(NEXSTAR) – Federal agencies are warning the public about a series of COVID-19-related scams.

“Scammers are using telemarketing calls, text messages, social media platforms, and door-to-door visits to perpetrate COVID-19-related scams,” the Office of the Inspector General said in a statement.

Fraudsters are reportedly offering phony COVID-19 tests, HHS grants and Medicare prescription cards “in exchange for personal details.” All of these “services are unapproved and illegitimate.”

According to the FBI, scammers are also looking for money, in addition to personally identifiable information.

Here’s what to beware of, according to the FBI:

  • Advertisements or offers for early access to the vaccine in exchange for money
  • Offers to undergo additional medical testing or procedures when getting a vaccine
  • Offers to sell and/or ship the vaccine for a fee
  • Unsolicited emails, telephone calls or texts from someone claiming to work in the medical field, insurance or a vaccine center that request personal and/or medical information to determine eligibility for the vaccine or vaccine trials
  • Claims that the FDA approved a vaccine that have not been verified
  • Ads for vaccines through online platforms, telephone calls and emails
  • Being contacted in person, by phone or by email to inform you that the government require you receive a vaccine

To protect yourself, the Inspector General reminds the public:

  • Remain vigilant to scams.
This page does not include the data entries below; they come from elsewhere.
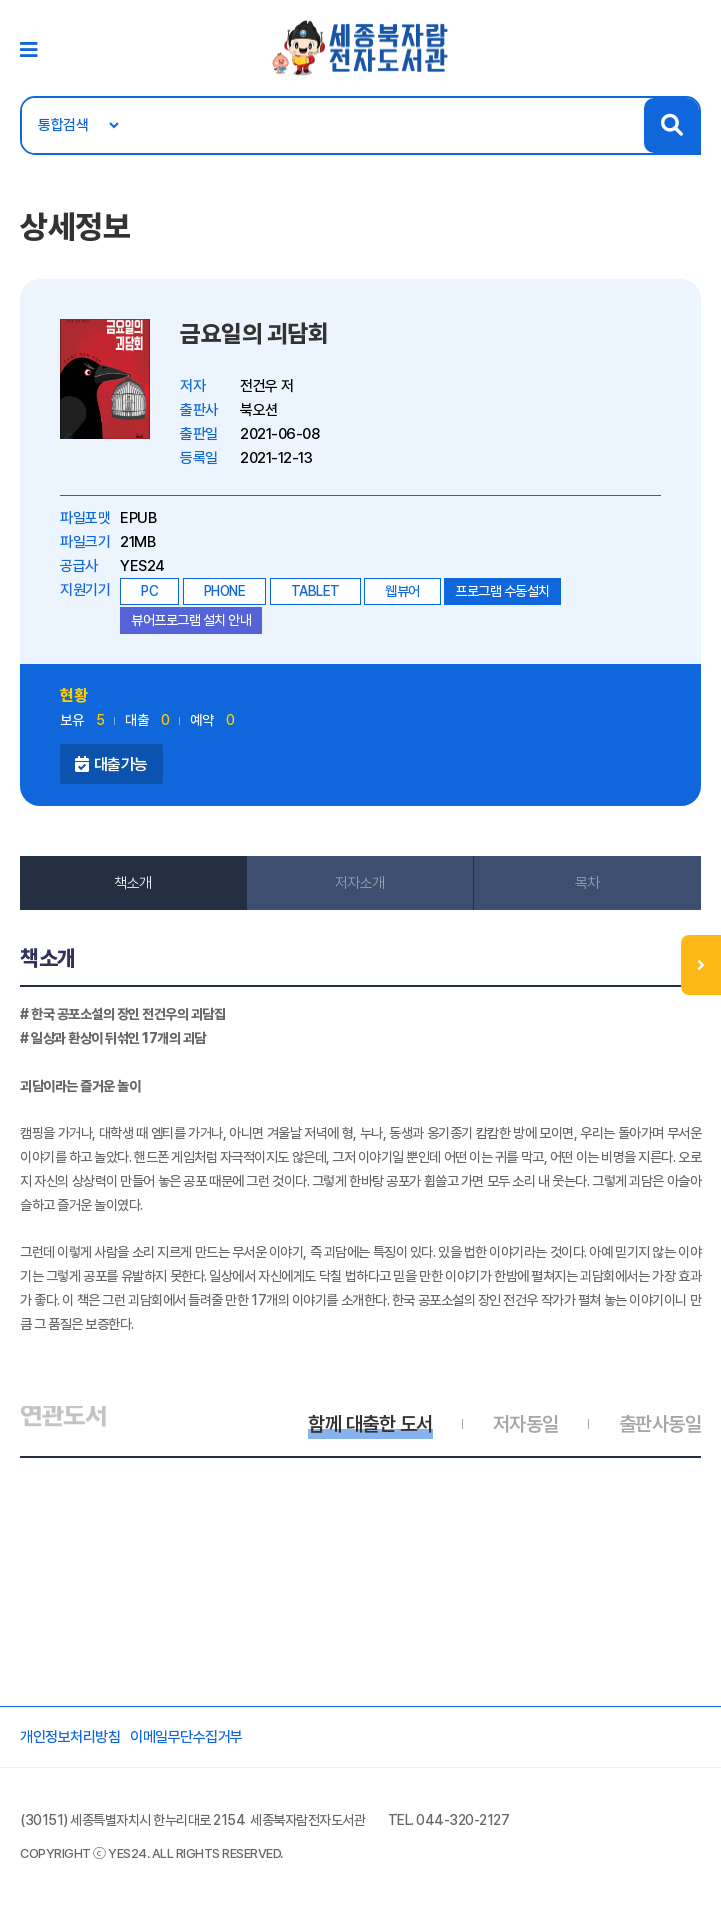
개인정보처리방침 (70, 1737)
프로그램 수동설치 (502, 591)
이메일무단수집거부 (186, 1737)
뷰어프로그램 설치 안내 (191, 620)
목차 (587, 883)
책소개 (133, 883)
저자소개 (360, 883)
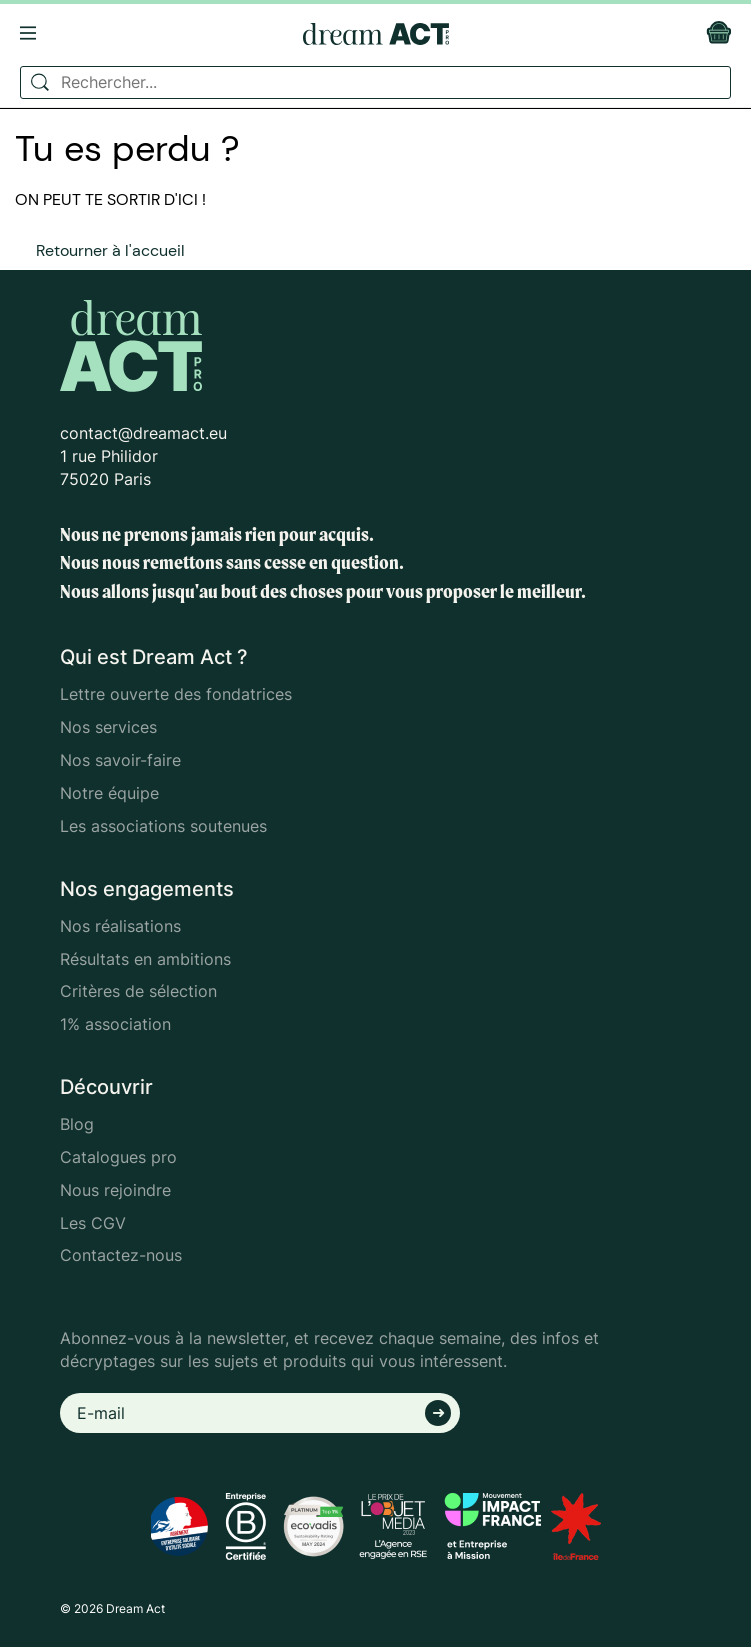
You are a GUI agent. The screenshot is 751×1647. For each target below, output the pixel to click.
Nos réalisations (120, 926)
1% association (115, 1024)
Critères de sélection (138, 991)
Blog (77, 1124)
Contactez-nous (121, 1255)
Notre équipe (109, 793)
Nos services (108, 727)
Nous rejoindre (115, 1190)
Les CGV (93, 1223)
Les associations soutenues (163, 826)
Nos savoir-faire (120, 760)
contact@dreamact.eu (143, 433)
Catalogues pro (118, 1157)
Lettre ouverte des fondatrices (176, 694)
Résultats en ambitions (145, 959)
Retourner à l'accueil (110, 250)
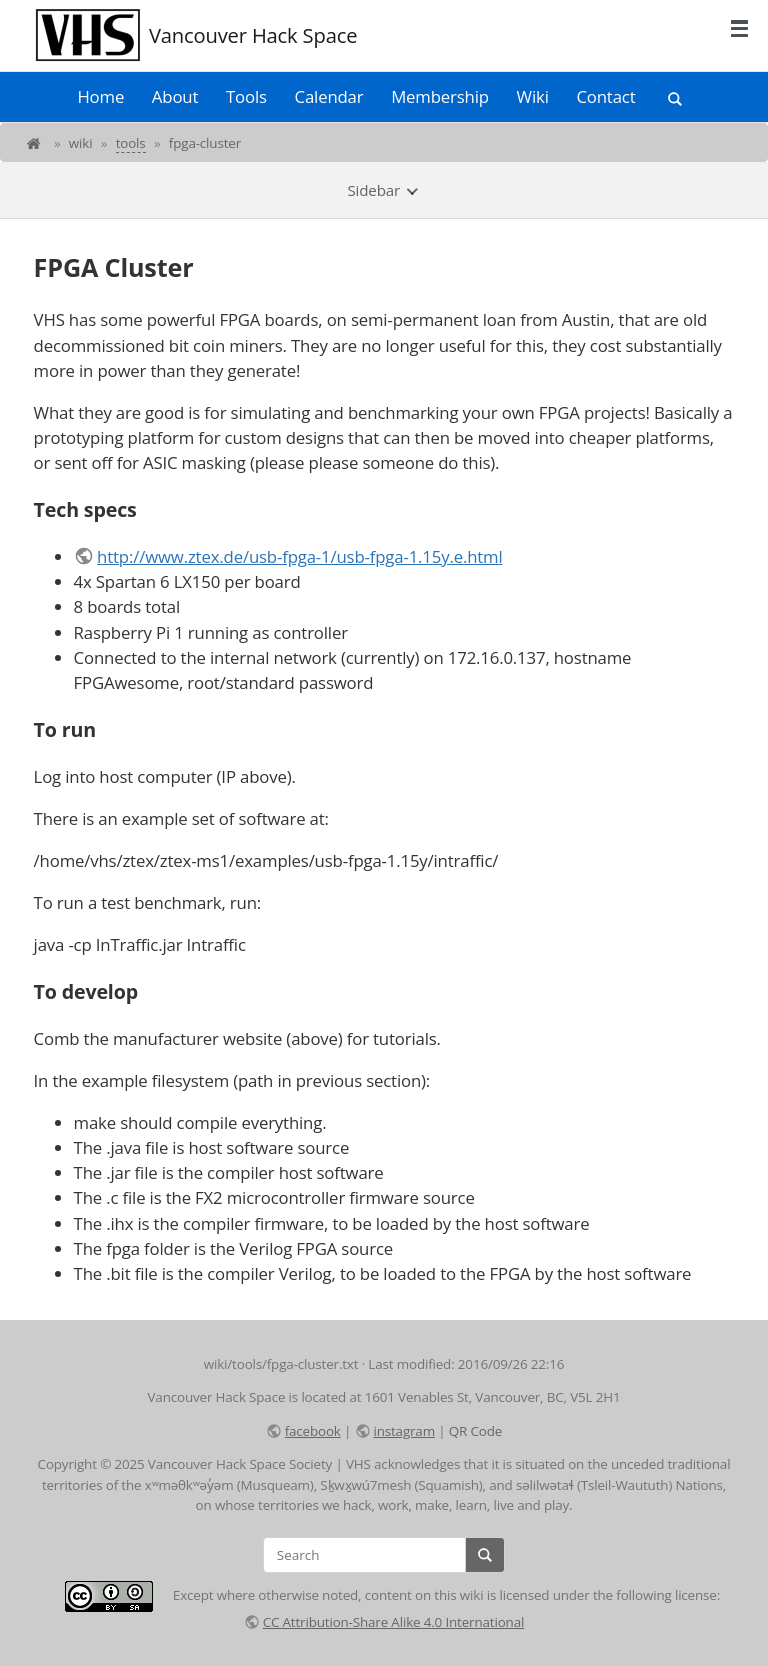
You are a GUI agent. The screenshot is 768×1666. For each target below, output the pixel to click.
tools (131, 143)
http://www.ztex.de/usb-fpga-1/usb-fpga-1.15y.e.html (299, 556)
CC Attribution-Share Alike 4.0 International (394, 1622)
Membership (440, 96)
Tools (246, 96)
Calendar (329, 96)
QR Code (475, 1431)
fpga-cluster (205, 143)
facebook (313, 1431)
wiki (81, 143)
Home (100, 96)
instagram (403, 1431)
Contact (605, 96)
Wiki (533, 96)
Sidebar (383, 190)
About (175, 96)
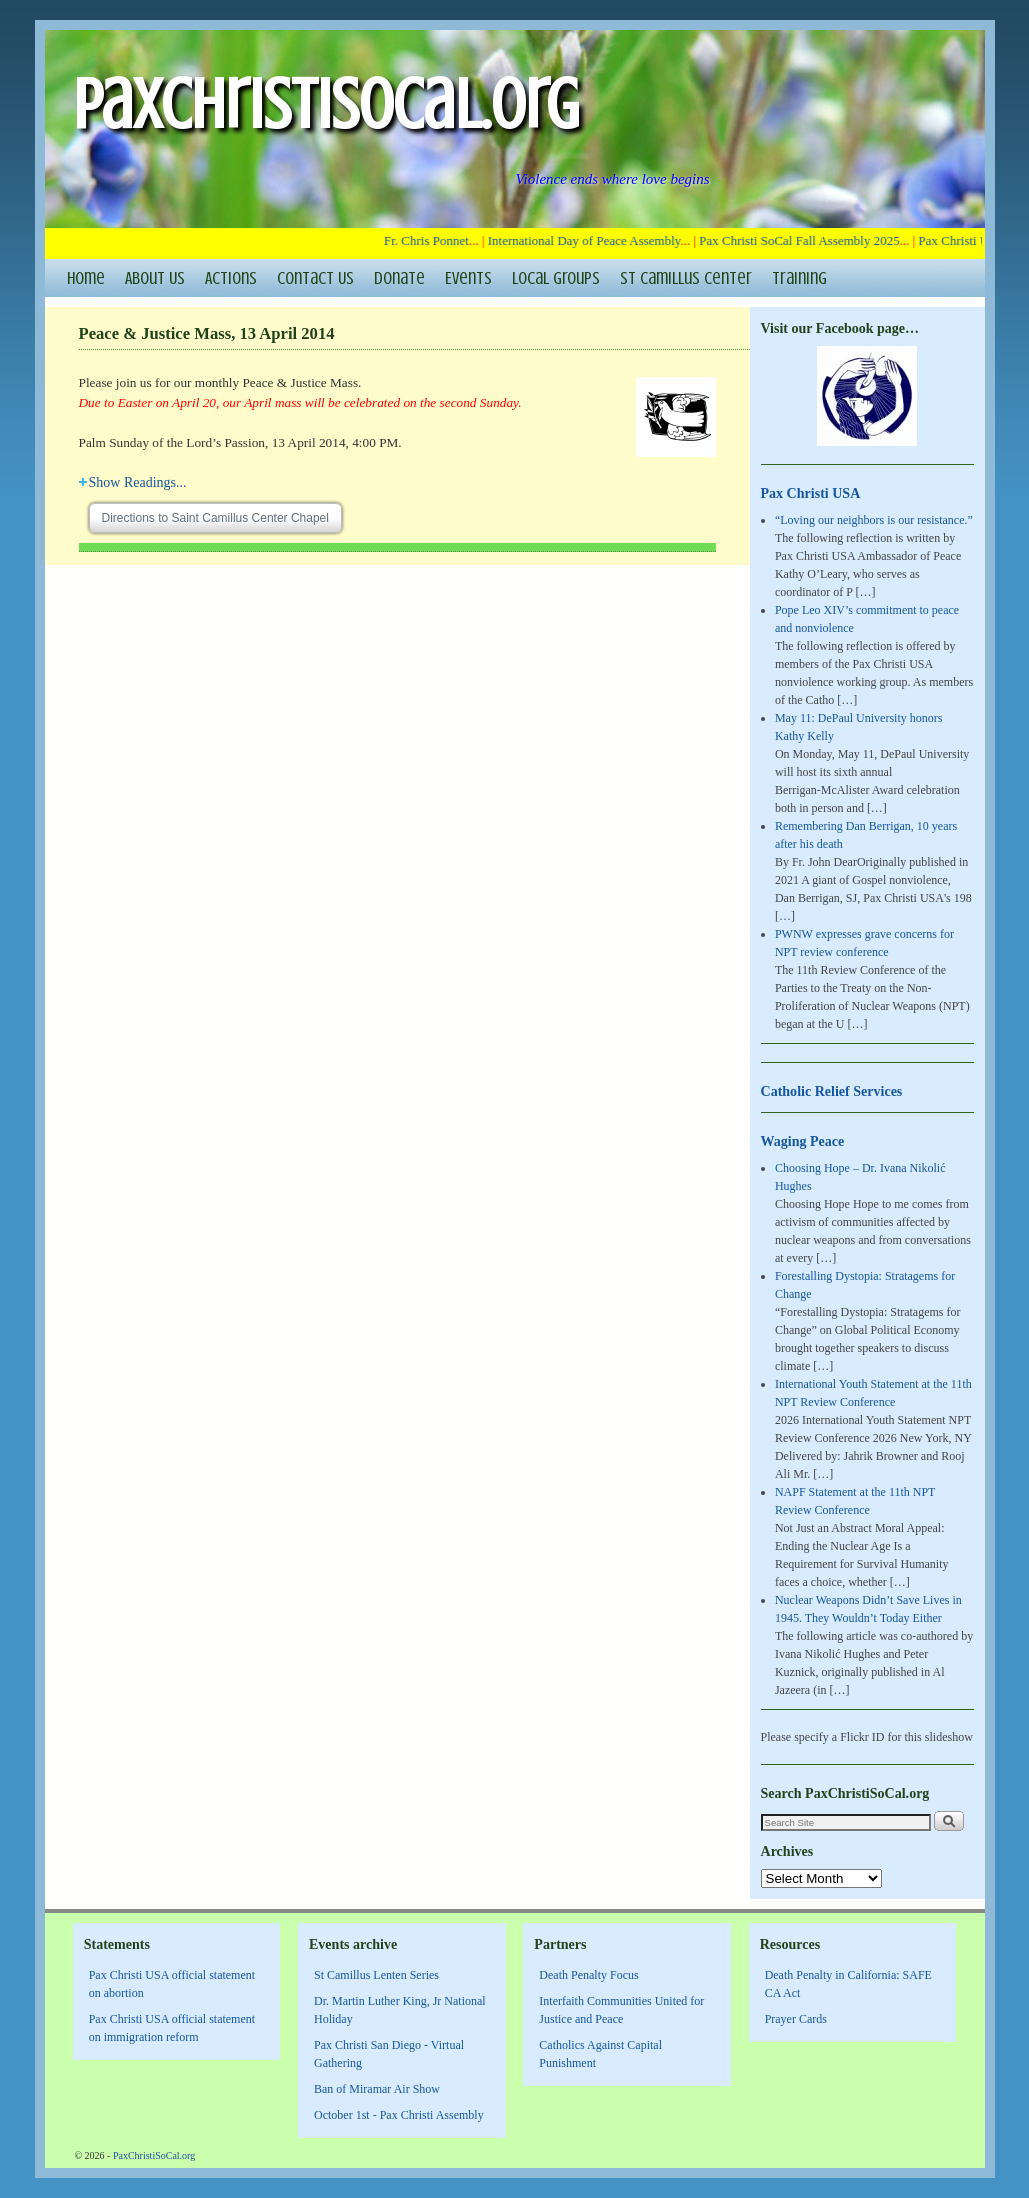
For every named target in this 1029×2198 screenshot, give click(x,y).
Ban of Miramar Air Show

You will not be asked for money to enhance your vaccine ranking or eligibility, and state and government officials will not call you to obtain personal information to receive the vaccine
  • You will not be solicited door-to-door to receive the vaccine
  • Be suspicious of unsolicited requests for personal, medical and financial information
  • Hang up immediately if you receive a suspicious call
  • Do not respond to or open hyperlinks in text messages about COVID-19 from unknown people
  • Ignore offers or advertisements about COVID-19 testing and treatments on social media sites.
  • Make sure you make an appointment for a COVID-19 test at an official testing site
  • Don’t give personal or financial information to anyone offering HHS grants related to COVID-19.
  • Beware of fraudsters pretending to be COVID-19 contact tracers. Official contact tracers will not ask for financial information, your Medicare number or try to set up a COVID-19 test for which they collect payment

The Inspector General asks that the public report any fraudulent behavior online or by calling 800-HHS-TIPS.